Implementation of Naïve Bayes Method Diagnosing Diseases Nile Tilapia
DOI:
10.47709/cnahpc.v6i2.3834Keywords:
Aquaculture, Expert System, Naïve Bayes, Nile Tilapia, Nile Tilapia FarmersDimension Badge Record
Abstract
The Nile tilapia, also known as Oreochromis niloticus, was a freshwater fish species first produced in East Africa in 1969. It became a popular aquaculture fish in freshwater ponds across Indonesia. Besides its delicious taste, the Nile tilapia is rich in nutrients essential for human health. However, cultivating Nile tilapia was challenging due to frequent bacterial diseases. These diseases often led to mass fish deaths, causing financial losses, especially for new fish farmers. The rapid spread of diseases emphasized the need for prompt intervention to prevent further losses. Farmers needed adequate knowledge about Nile tilapia diseases, but often struggled to absorb information provided by the government.
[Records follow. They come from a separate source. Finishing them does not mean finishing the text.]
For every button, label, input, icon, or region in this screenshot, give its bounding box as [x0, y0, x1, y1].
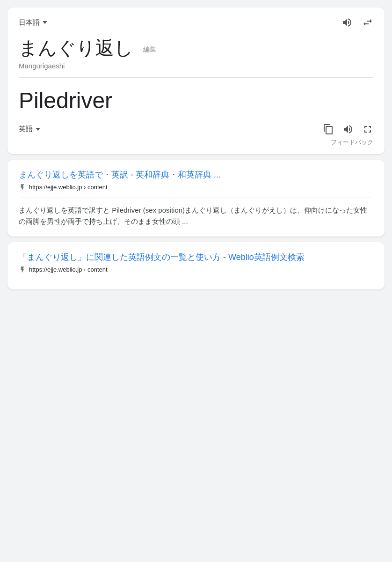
copy-icon	[323, 124, 334, 135]
fullscreen-icon	[362, 124, 373, 135]
source-lang-selector[interactable]: 日本語	[19, 18, 47, 27]
result-title-1[interactable]: まんぐり返しを英語で・英訳 - 英和辞典・和英辞典 ...	[19, 169, 373, 181]
chevron-down-icon	[43, 21, 47, 24]
search-result-1: まんぐり返しを英語で・英訳 - 英和辞典・和英辞典 ... https://ej…	[7, 160, 385, 237]
search-result-2: 「まんぐり返し」に関連した英語例文の一覧と使い方 - Weblio英語例文検索 …	[7, 242, 385, 289]
speaker-icon	[341, 17, 353, 28]
swap-languages-button[interactable]	[362, 17, 373, 28]
source-text: まんぐり返し 編集	[19, 37, 373, 59]
result-url-row-2: https://ejje.weblio.jp › content	[19, 266, 373, 274]
lightning-icon-1	[19, 184, 26, 191]
target-speaker-button[interactable]	[342, 124, 354, 135]
translate-card: 日本語	[7, 7, 385, 154]
feedback-label[interactable]: フィードバック	[331, 139, 373, 146]
result-title-2[interactable]: 「まんぐり返し」に関連した英語例文の一覧と使い方 - Weblio英語例文検索	[19, 251, 373, 263]
romanization: Mangurigaeshi	[19, 62, 373, 70]
source-lang-label: 日本語	[19, 18, 40, 27]
result-snippet-1: まんぐり返しを英語で訳すと Piledriver (sex position)ま…	[19, 205, 373, 227]
target-lang-row: 英語	[19, 124, 373, 135]
edit-label[interactable]: 編集	[143, 45, 156, 53]
copy-button[interactable]	[323, 124, 334, 135]
target-panel: Piledriver 英語	[7, 78, 385, 154]
result-url-2: https://ejje.weblio.jp › content	[29, 266, 108, 273]
swap-icon	[362, 17, 373, 28]
target-lang-label: 英語	[19, 125, 33, 133]
result-url-row-1: https://ejje.weblio.jp › content	[19, 184, 373, 191]
chevron-down-icon	[36, 128, 40, 131]
source-speaker-button[interactable]	[341, 17, 353, 28]
source-icons	[341, 17, 373, 28]
source-panel: 日本語	[7, 7, 385, 77]
speaker-icon	[342, 124, 354, 135]
lightning-icon-2	[19, 266, 26, 274]
source-lang-row: 日本語	[19, 17, 373, 28]
result-divider-1	[19, 198, 373, 198]
translated-text: Piledriver	[19, 87, 373, 114]
feedback-row: フィードバック	[19, 138, 373, 147]
target-lang-selector[interactable]: 英語	[19, 125, 40, 133]
fullscreen-button[interactable]	[362, 124, 373, 135]
source-text-content: まんぐり返し	[19, 37, 133, 58]
target-icons	[323, 124, 373, 135]
result-url-1: https://ejje.weblio.jp › content	[29, 184, 108, 191]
Hence, the presence of experts or veterinarians was crucial in assisting farmers to address these issues. Farmers of Nile tilapia sought assistance from experts or veterinarians, but this was not easy. It involved substantial costs and time, while quick intervention was necessary to mitigate losses. The solution proposed was the development of an expert system for diagnosing and treating Nile tilapia diseases. Thus, an expert system was built to assist fish farmers in identifying fish diseases and their treatments by implementing the naïve Bayes method. The expert system transferred human knowledge to computers, enabling them to solve problems like experts, thereby making expert knowledge accessible to non-experts. Naïve Bayes was implemented to determine the highest probability based on input symptoms. This research used five test data samples to apply the naïve Bayes method to diagnose Nile tilapia diseases, resulting in an accuracy rate of 80%. Therefore, the implementation of naïve Bayes in diagnosing Nile tilapia diseases is considered reasonably effective.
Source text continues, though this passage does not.